[PROBLEM TO SOLVE]: Nothing below is to be printed except the lines between the line holding "επιτρεπόμενη διαδικασία, βάσει" and the line holding "Σύμφωνα με τη", inclusive, each exactly as it appears.

[PROVIDED DATA]:
BEGIN
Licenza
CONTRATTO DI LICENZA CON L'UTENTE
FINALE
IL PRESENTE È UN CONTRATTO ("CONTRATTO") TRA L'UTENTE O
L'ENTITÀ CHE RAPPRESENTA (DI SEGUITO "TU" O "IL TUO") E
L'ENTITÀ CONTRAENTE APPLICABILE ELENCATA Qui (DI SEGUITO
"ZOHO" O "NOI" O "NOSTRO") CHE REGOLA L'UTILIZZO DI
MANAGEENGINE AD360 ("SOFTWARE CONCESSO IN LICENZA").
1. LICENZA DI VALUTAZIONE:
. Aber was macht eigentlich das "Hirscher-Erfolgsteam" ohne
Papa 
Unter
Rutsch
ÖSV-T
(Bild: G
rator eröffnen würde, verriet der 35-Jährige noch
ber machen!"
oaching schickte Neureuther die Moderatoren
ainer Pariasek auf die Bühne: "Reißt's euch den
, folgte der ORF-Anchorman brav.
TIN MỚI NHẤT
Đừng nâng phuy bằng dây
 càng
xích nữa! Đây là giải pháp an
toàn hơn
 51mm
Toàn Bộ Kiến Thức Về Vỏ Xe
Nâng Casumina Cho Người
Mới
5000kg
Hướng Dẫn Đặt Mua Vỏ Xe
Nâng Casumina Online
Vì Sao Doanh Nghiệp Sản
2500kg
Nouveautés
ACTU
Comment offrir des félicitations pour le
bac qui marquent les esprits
END
BEGIN
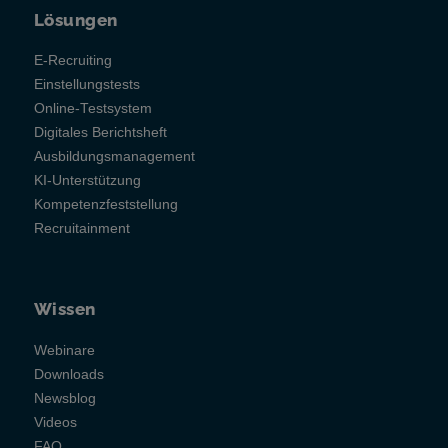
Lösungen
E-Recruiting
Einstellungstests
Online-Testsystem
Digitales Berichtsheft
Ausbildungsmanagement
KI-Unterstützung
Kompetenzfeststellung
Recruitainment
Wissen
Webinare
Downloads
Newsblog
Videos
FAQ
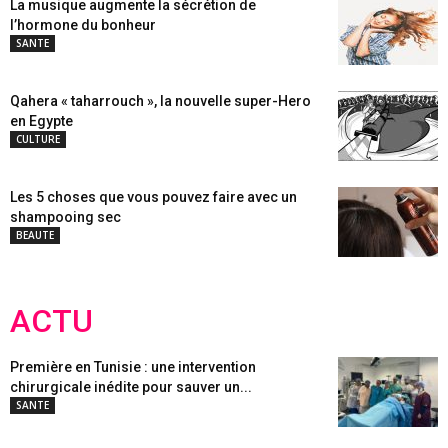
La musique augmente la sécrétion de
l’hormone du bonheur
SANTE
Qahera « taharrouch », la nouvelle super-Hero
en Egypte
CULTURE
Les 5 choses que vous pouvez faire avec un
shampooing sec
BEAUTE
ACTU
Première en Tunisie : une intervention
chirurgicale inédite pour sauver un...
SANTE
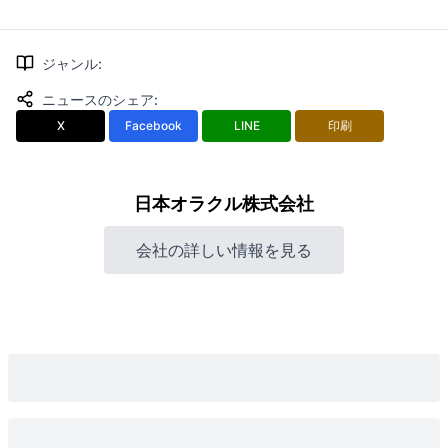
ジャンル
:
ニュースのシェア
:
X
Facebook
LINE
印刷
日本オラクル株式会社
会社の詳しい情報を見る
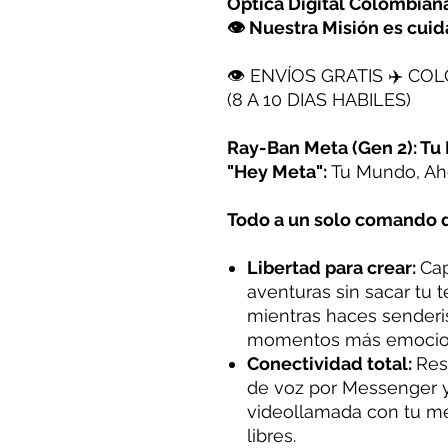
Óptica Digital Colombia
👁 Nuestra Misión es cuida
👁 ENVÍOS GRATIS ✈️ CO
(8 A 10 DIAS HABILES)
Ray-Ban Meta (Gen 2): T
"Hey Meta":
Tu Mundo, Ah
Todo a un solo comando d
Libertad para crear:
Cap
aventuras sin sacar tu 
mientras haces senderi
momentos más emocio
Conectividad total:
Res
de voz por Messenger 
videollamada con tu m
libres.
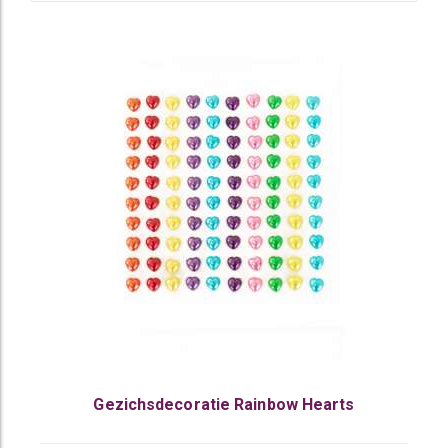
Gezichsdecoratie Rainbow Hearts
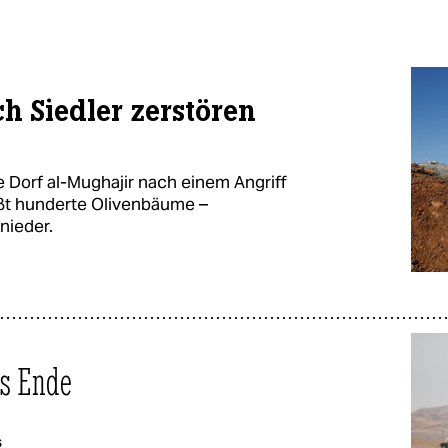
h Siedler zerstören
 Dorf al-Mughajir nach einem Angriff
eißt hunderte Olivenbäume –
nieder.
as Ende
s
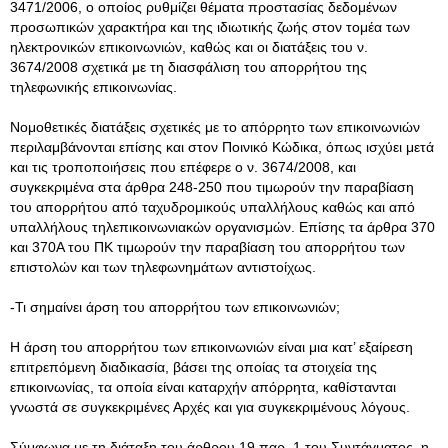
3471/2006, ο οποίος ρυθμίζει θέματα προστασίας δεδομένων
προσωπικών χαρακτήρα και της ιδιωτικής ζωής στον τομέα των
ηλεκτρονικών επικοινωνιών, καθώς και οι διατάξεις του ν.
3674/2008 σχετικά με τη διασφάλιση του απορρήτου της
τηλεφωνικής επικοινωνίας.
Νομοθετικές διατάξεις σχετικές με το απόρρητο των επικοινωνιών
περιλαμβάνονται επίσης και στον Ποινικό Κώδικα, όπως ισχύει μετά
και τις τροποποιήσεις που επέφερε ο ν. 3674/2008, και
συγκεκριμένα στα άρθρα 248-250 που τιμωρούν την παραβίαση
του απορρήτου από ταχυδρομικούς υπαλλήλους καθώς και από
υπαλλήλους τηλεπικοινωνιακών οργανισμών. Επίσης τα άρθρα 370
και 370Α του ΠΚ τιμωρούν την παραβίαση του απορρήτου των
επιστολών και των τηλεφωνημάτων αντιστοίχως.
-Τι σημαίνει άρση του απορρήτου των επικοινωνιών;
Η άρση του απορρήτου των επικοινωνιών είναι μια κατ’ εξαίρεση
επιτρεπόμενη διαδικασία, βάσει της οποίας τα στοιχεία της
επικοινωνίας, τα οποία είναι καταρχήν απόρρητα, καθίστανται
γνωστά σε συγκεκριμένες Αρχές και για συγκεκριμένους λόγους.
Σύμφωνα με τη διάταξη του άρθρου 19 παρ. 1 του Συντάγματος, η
END
[COMPLETED TASK]:
επιτρεπόμενη διαδικασία, βάσει της οποίας τα στοιχεία της
επικοινωνίας, τα οποία είναι καταρχήν απόρρητα, καθίστανται
γνωστά σε συγκεκριμένες Αρχές και για συγκεκριμένους λόγους.
Σύμφωνα με τη διάταξη του άρθρου 19 παρ. 1 του Συντάγματος, η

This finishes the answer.